STUDY MATERIAL Start Marker

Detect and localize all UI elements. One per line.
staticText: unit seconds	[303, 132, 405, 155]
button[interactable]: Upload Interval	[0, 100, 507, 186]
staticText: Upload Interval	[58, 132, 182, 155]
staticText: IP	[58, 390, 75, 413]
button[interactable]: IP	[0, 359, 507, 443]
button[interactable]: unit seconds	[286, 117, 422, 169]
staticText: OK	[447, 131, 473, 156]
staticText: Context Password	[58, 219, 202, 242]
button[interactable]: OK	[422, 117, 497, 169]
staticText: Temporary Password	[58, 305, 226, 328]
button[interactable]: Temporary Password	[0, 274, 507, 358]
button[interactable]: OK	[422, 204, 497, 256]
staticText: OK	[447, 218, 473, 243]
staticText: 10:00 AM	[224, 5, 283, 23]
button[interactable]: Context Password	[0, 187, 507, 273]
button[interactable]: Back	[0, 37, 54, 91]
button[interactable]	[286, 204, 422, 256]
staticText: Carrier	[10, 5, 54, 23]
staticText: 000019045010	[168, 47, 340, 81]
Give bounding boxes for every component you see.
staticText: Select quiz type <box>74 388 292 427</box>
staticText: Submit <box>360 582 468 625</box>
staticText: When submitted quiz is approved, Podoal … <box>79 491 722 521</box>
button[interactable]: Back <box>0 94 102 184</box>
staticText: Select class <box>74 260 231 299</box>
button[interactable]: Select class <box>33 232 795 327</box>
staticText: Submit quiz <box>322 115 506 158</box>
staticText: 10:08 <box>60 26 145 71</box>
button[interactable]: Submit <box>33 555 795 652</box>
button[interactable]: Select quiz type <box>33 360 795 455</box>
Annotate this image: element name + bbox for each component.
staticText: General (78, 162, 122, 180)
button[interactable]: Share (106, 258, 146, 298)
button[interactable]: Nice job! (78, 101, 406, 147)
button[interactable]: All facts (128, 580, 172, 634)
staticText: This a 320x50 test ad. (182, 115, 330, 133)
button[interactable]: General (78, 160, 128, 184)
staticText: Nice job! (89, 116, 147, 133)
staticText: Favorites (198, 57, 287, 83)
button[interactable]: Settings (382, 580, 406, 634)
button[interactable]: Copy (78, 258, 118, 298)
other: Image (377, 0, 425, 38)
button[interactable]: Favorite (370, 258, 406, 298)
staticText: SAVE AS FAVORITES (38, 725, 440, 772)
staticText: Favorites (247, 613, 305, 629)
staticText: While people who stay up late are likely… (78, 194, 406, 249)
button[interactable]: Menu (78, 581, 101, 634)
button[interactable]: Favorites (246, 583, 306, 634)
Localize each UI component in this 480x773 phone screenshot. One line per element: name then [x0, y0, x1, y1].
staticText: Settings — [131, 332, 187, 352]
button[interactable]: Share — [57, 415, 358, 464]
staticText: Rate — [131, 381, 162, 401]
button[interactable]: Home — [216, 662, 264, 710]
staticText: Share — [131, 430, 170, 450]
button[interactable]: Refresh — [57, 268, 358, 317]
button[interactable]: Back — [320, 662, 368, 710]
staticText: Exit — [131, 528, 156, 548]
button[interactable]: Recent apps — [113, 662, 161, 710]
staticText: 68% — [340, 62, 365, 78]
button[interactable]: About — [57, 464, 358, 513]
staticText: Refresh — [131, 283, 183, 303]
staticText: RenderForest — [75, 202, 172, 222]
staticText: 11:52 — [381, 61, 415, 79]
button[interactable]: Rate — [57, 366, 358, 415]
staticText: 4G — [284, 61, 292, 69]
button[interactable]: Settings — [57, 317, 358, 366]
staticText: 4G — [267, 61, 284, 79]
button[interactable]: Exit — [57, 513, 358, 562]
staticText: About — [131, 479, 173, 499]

STUDY MATERIAL End Marker

== TASK BRIEF ==
The answer should consist only of the lines from the one with "Localize each UI" to the final line of the records above, retyped word for word.

== RESULT ==
Localize each UI component in this 480x773 phone screenshot. One line per element: name then [x0, y0, x1, y1].
staticText: Settings — [131, 332, 187, 352]
button[interactable]: Share — [57, 415, 358, 464]
staticText: Rate — [131, 381, 162, 401]
button[interactable]: Home — [216, 662, 264, 710]
staticText: Share — [131, 430, 170, 450]
button[interactable]: Refresh — [57, 268, 358, 317]
button[interactable]: Back — [320, 662, 368, 710]
staticText: Exit — [131, 528, 156, 548]
button[interactable]: Recent apps — [113, 662, 161, 710]
staticText: 68% — [340, 62, 365, 78]
button[interactable]: About — [57, 464, 358, 513]
staticText: Refresh — [131, 283, 183, 303]
staticText: RenderForest — [75, 202, 172, 222]
staticText: 11:52 — [381, 61, 415, 79]
button[interactable]: Rate — [57, 366, 358, 415]
staticText: 4G — [284, 61, 292, 69]
button[interactable]: Settings — [57, 317, 358, 366]
staticText: 4G — [267, 61, 284, 79]
button[interactable]: Exit — [57, 513, 358, 562]
staticText: About — [131, 479, 173, 499]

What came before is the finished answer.